# Only an aussie can make you feel like a woman



## Jillaroo (Dec 8, 2013)

A plane passed through a severe storm. The turbulence was awful, and things went from bad to worse when one wing was struck by lightning.

One woman lost it completely.

She stood up in the front of the plane and screamed, 'I'm too young to die,' she cried. 
Then she yelled, 'If I'm going to die, I want my last minutes on earth to be memorable! Is there anyone on this plane who can make me feel like a WOMAN?'

For a moment, there was silence. Everyone stared at the desperate woman in the front of the plane. Then the man from Australia stood up in the rear of the plane.
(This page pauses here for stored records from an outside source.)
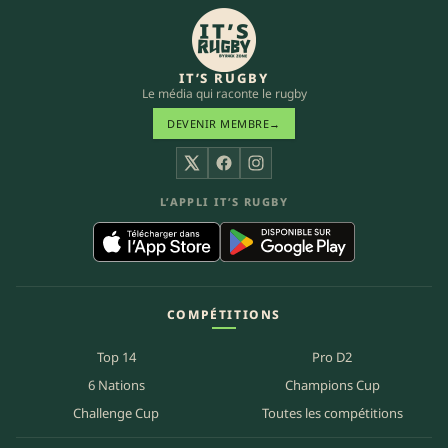
IT’S RUGBY
Le média qui raconte le rugby
DEVENIR MEMBRE
→
X
Facebook
Instagram
L’APPLI IT’S RUGBY
COMPÉTITIONS
Top 14
Pro D2
6 Nations
Champions Cup
Challenge Cup
Toutes les compétitions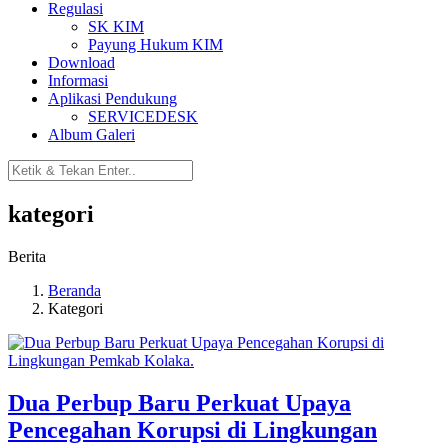
Regulasi
SK KIM
Payung Hukum KIM
Download
Informasi
Aplikasi Pendukung
SERVICEDESK
Album Galeri
kategori
Berita
Beranda
Kategori
Dua Perbup Baru Perkuat Upaya
Pencegahan Korupsi di Lingkungan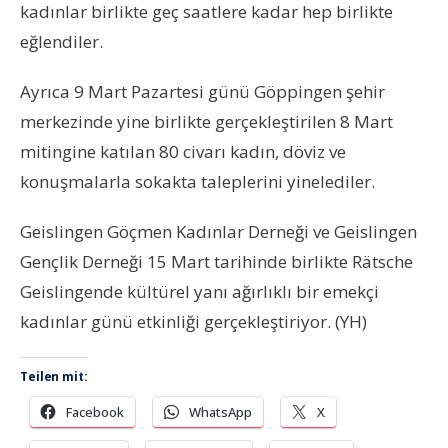
kadınlar birlikte geç saatlere kadar hep birlikte
eğlendiler.
Ayrıca 9 Mart Pazartesi günü Göppingen şehir
merkezinde yine birlikte gerçekleştirilen 8 Mart
mitingine katılan 80 civarı kadın, döviz ve
konuşmalarla sokakta taleplerini yinelediler.
Geislingen Göçmen Kadınlar Derneği ve Geislingen
Gençlik Derneği 15 Mart tarihinde birlikte Rätsche
Geislingende kültürel yanı ağırlıklı bir emekçi
kadınlar günü etkinliği gerçekleştiriyor. (YH)
Teilen mit:
Facebook
WhatsApp
X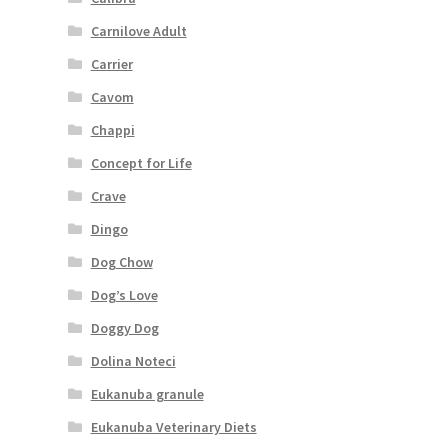
Carnilove Adult
Carrier
Cavom
Chappi
Concept for Life
Crave
Dingo
Dog Chow
Dog’s Love
Doggy Dog
Dolina Noteci
Eukanuba granule
Eukanuba Veterinary Diets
He was handsome, tall, well built, with dark brown hair and hazel eyes. Slowly, he started to walk up the aisle, unbuttoning his shirt as he went, one button at a time. No one moved. He removed his shirt. Muscles rippled across his chest.

She gasped...

Then, he spoke...


'Iron this -- and then get me a beer.'


----------



## Diwundrin (Dec 8, 2013)

Yep, that'd do it down here.


----------



## SeaBreeze (Dec 8, 2013)

:lol:


----------



## TICA (Dec 9, 2013)

Soooo funny but sad at the same time!


----------



## JustBonee (Dec 9, 2013)

...


----------



## Fern (Dec 9, 2013)

Aussie, aussie aussie, oy, oy oy.


----------



## Casper (Dec 9, 2013)

_*Jilly.......there are many ferals downunder that joke applies to.....

:cheers1:*_


----------



## Diwundrin (Dec 9, 2013)

This was a big hit here. Men loved it because they're dreamers. Women loved it because we knew men thought it was how things should be and we were never ever gonna let 'em have it.


----------